Experimental investigation and theoretical modeling of stress-dependent permeability in naturally fractured tight gas reservoir

Abstract

Stress-dependent permeability (SDP) of naturally fractured tight gas reservoir (NFTGR) has drawn considerable attention in recent decades. The SDP of natural fracture (NF) is quite different from that of the rock matrix (RM) due to the variance NF width and NF filling degree. The SDP of naturally fractures can be obtained by conducting permeability measurement experiments on naturally fractured core plugs (NFCP). However, it is usually impossible to obtain downhole NFCPs due to economic and technical limitations.
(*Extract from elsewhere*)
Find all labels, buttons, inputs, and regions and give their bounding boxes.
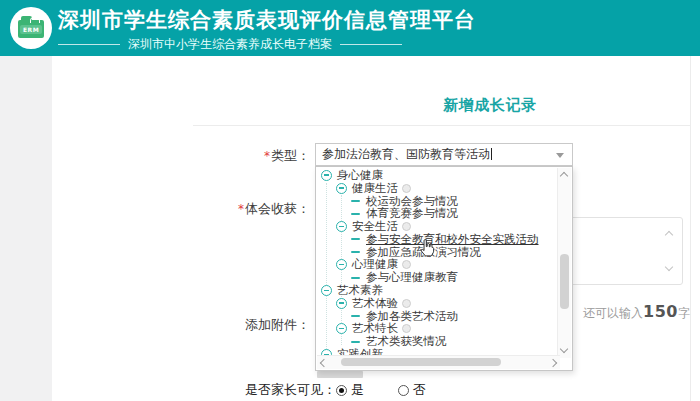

Our research group obtained various types of naturally fractured downhole core plugs from a NFTGR (Tarim filed, China) and make it possible to investigate the effect of NFs on SDP. The NF types of the downhole core plugs include RM core plug (RMCP), unpenetrated-ring fractured core plug (URFCP), penetrated-vertical fractured core plug (PVFCP), penetrated-incline fractured core plug (PIFCP), unpenetrated-U-type fractured core plug (UUFCP), and multiple fractured core plug (MFCP). We conducted SDP experiments through the application of pressure-pulse-decay (PPD) method. Results showed that the initial permeability of RMCP and MFCP were higher than that of others, and the permeability vanished stress of them were also highest, indicating that the flow resistance of RMCP and MFCP were lower than those of others. It is also shown that the degree of permeability stress-dependent (DPSD) varied from NF types. A modified exponential permeability model was derived to evaluate DPSD of natural fractured core plugs. Two parameters (γσeff and γσeff') were used to describe the DSDP in NFTGR, and the range of which were obtained from the experimental data by regression analysis. The reasonable γσeff and γσeff' range of NFCP were also proposed in this paper. Sensitivity analysis showed that the influence γσeff' on SDP was more significant than that of γσeff. The proposed model can be integrated to reservoir simulators and help to improve of oil and gas production prediction accuracy in NFTGRs.